Exercise inputs:

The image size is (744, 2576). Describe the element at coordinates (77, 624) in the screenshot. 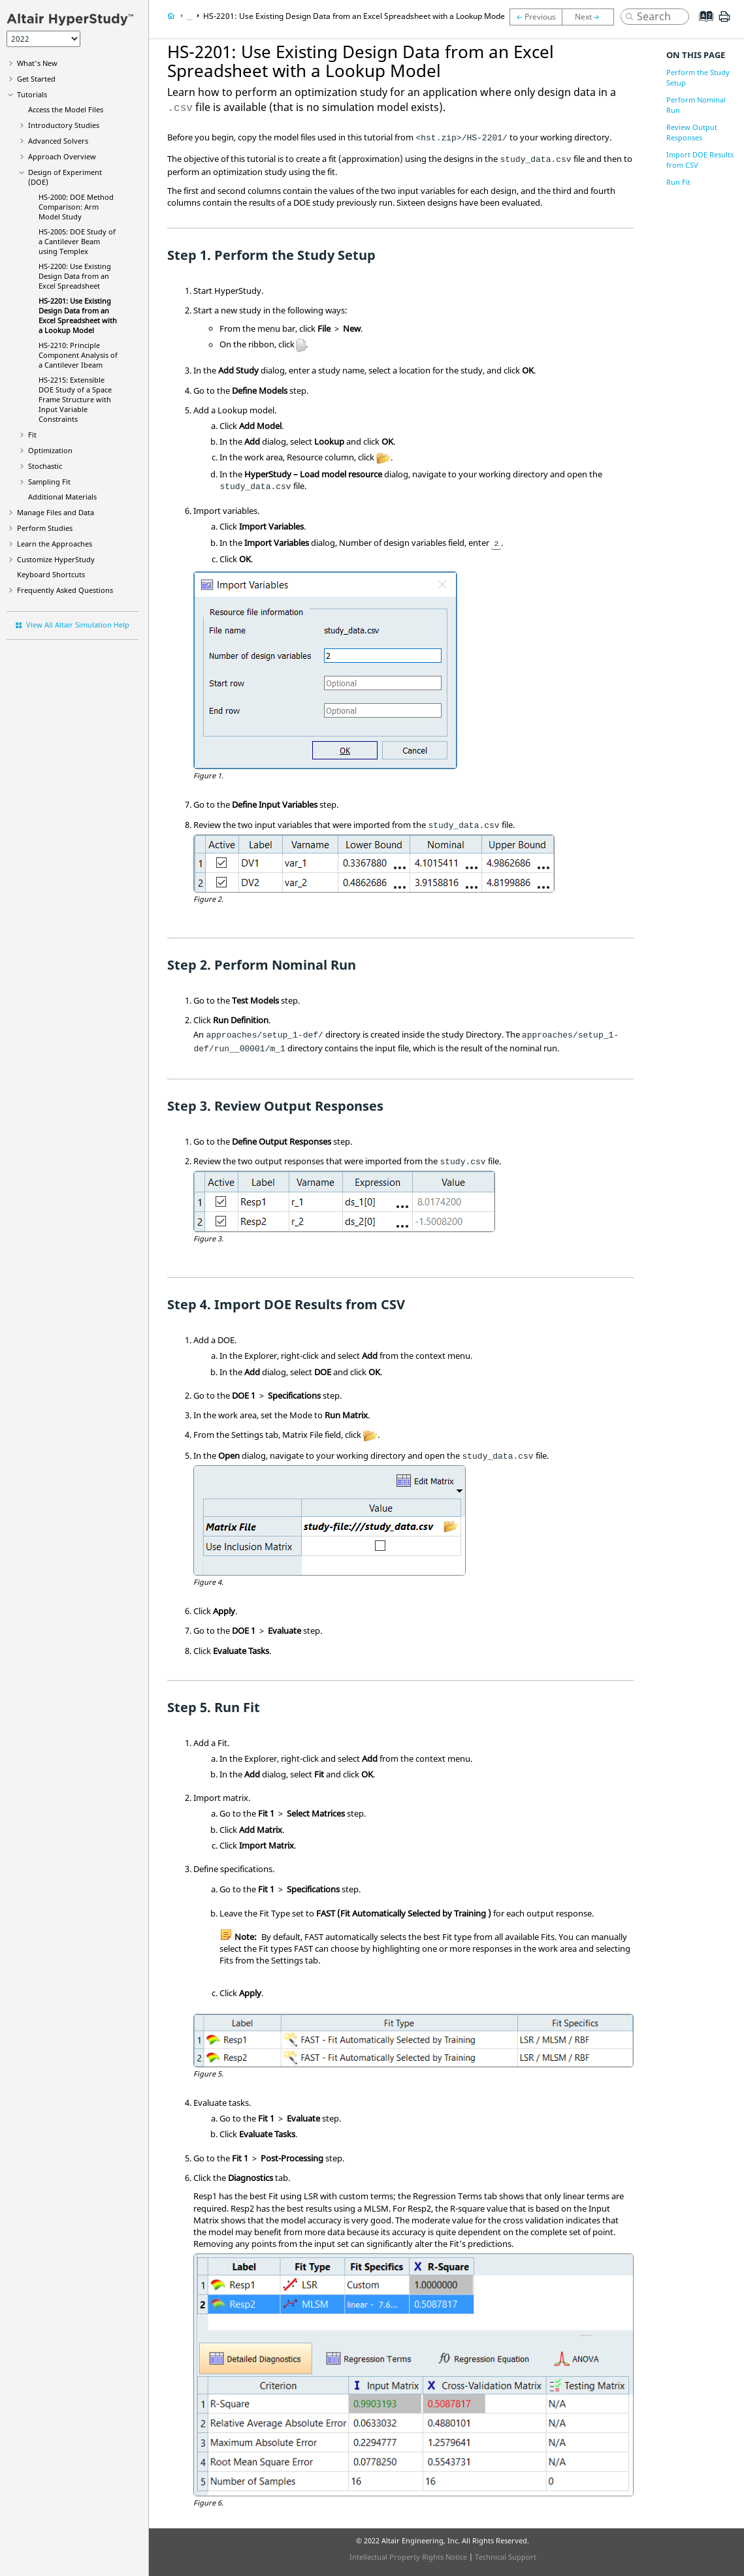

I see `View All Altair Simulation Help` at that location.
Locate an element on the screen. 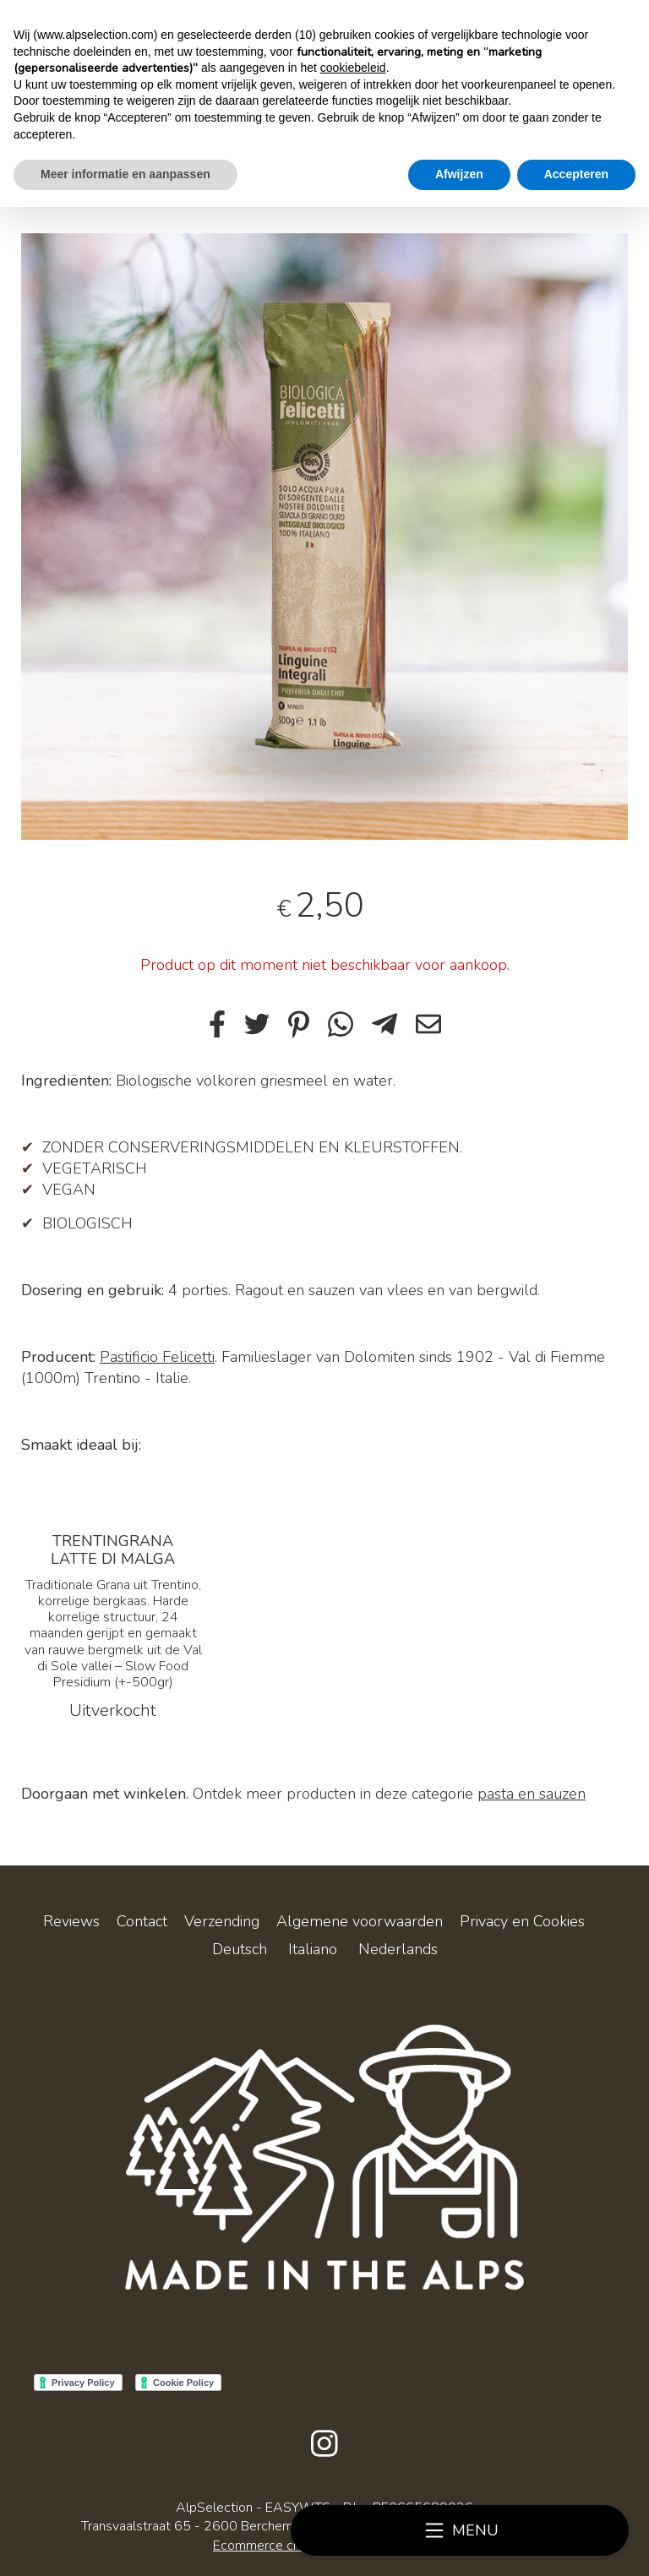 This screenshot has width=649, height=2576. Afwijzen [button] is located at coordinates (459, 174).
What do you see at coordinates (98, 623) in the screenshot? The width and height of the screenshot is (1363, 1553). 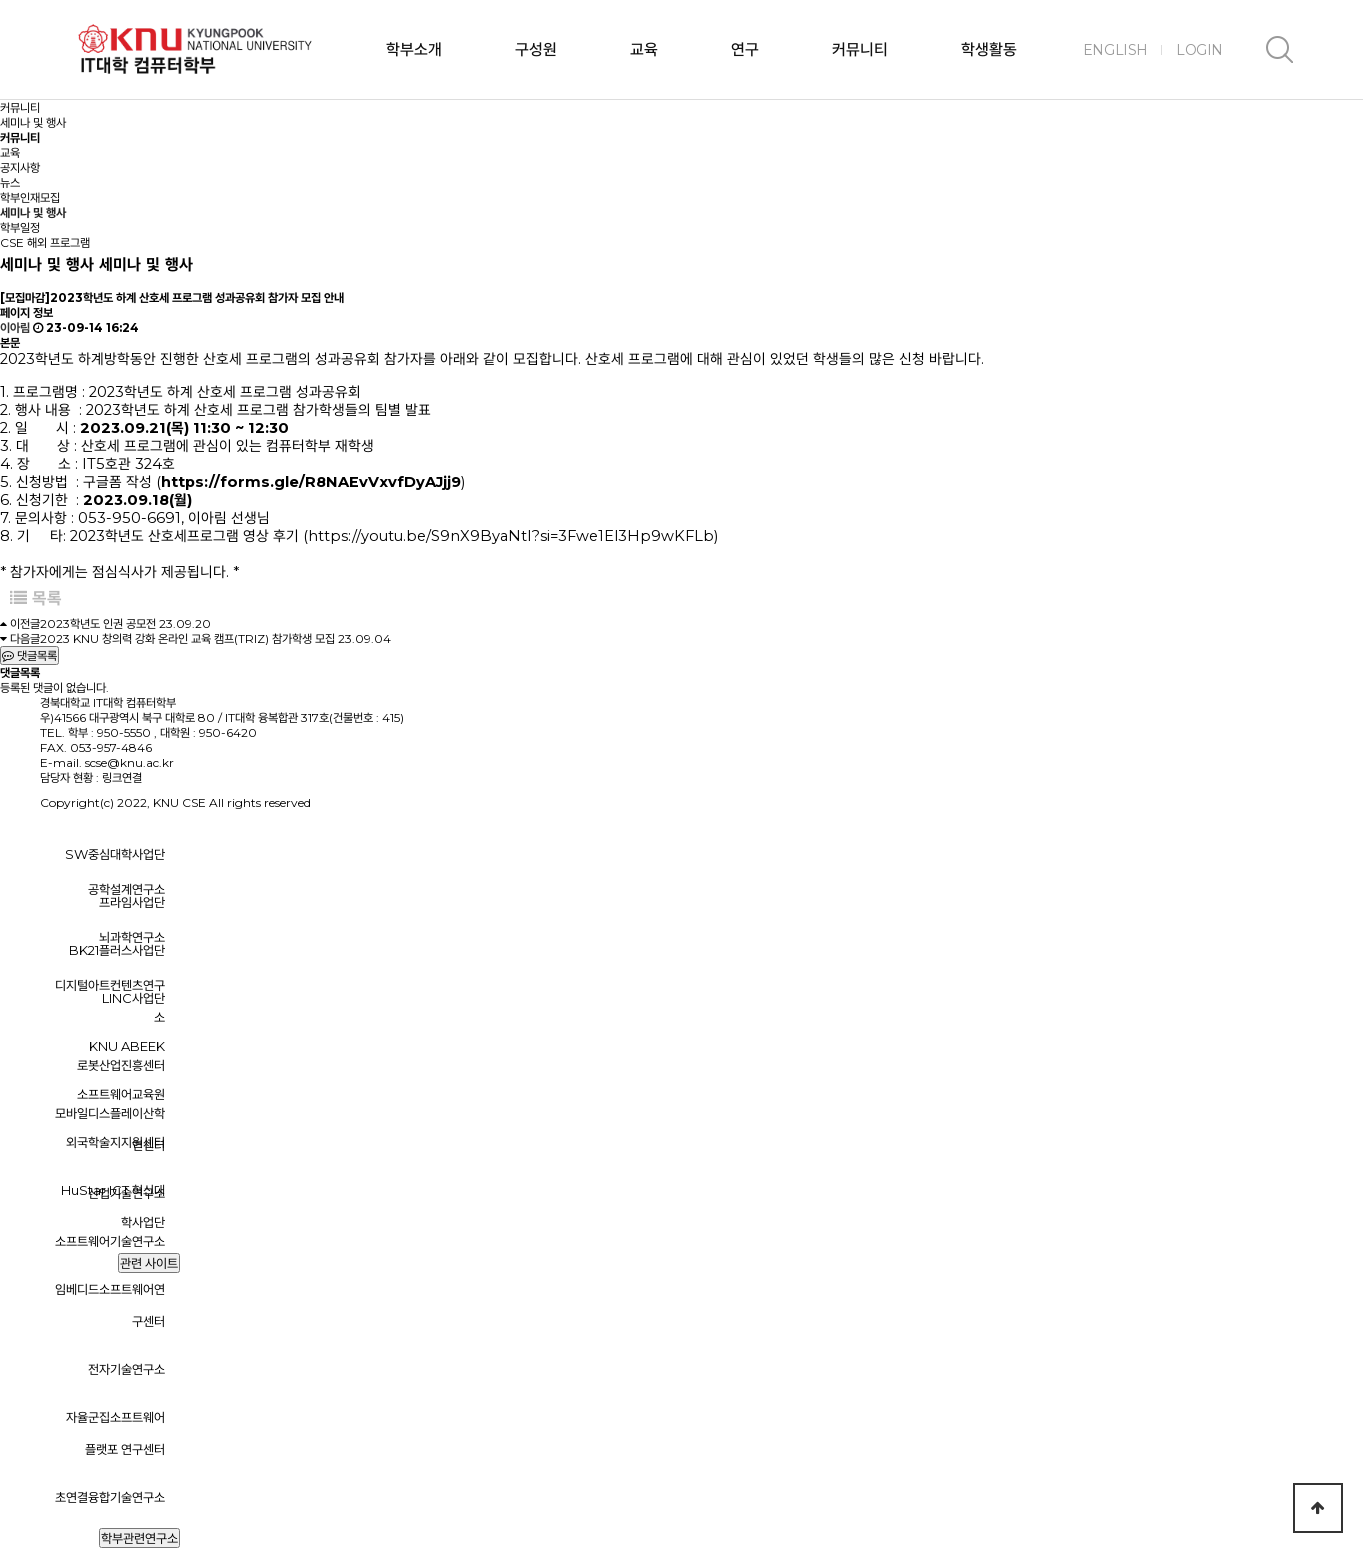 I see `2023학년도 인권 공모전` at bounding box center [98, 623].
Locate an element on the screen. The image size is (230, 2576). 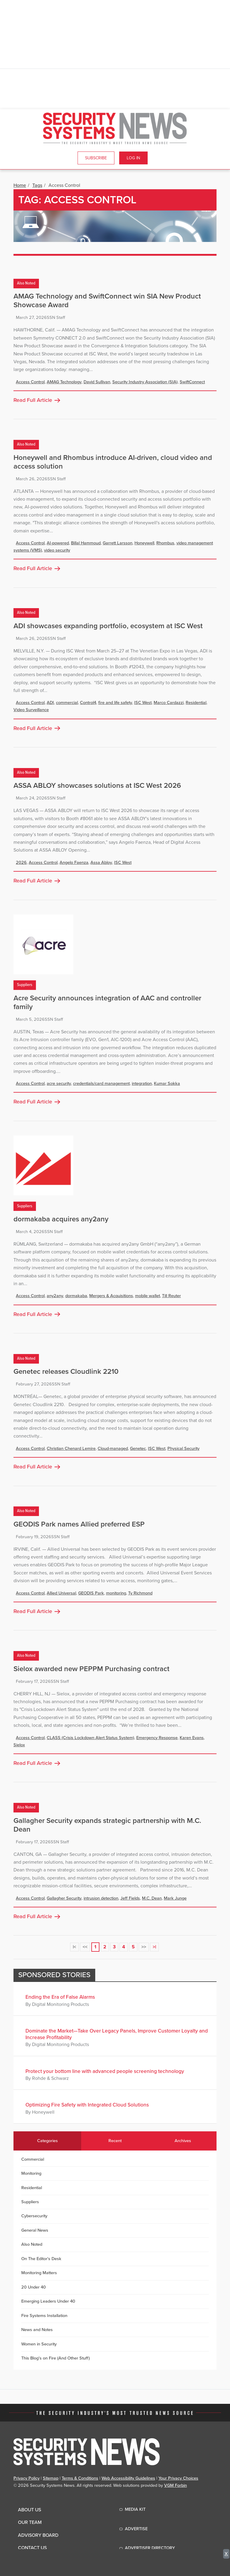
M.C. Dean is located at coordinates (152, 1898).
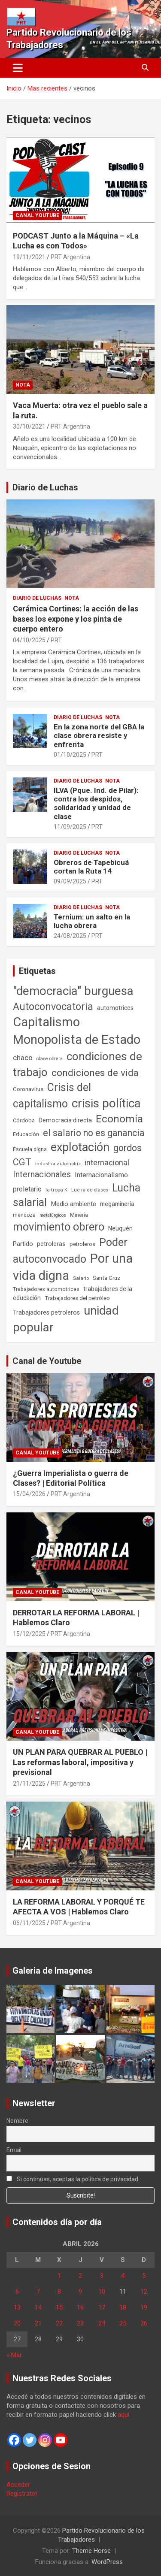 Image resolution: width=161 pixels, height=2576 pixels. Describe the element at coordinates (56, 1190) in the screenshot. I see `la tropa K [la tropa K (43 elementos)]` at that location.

What is required: Every line from the one with "Locate an element on the screen. The" through the last line of the data must be copied exactly. Leave the pictures out.

Solution to this problem:
Locate an element on the screen. The image size is (230, 2576). 
M.C. Dean is located at coordinates (152, 1898).
 Image resolution: width=161 pixels, height=2576 pixels. Describe the element at coordinates (56, 1190) in the screenshot. I see `la tropa K [la tropa K (43 elementos)]` at that location.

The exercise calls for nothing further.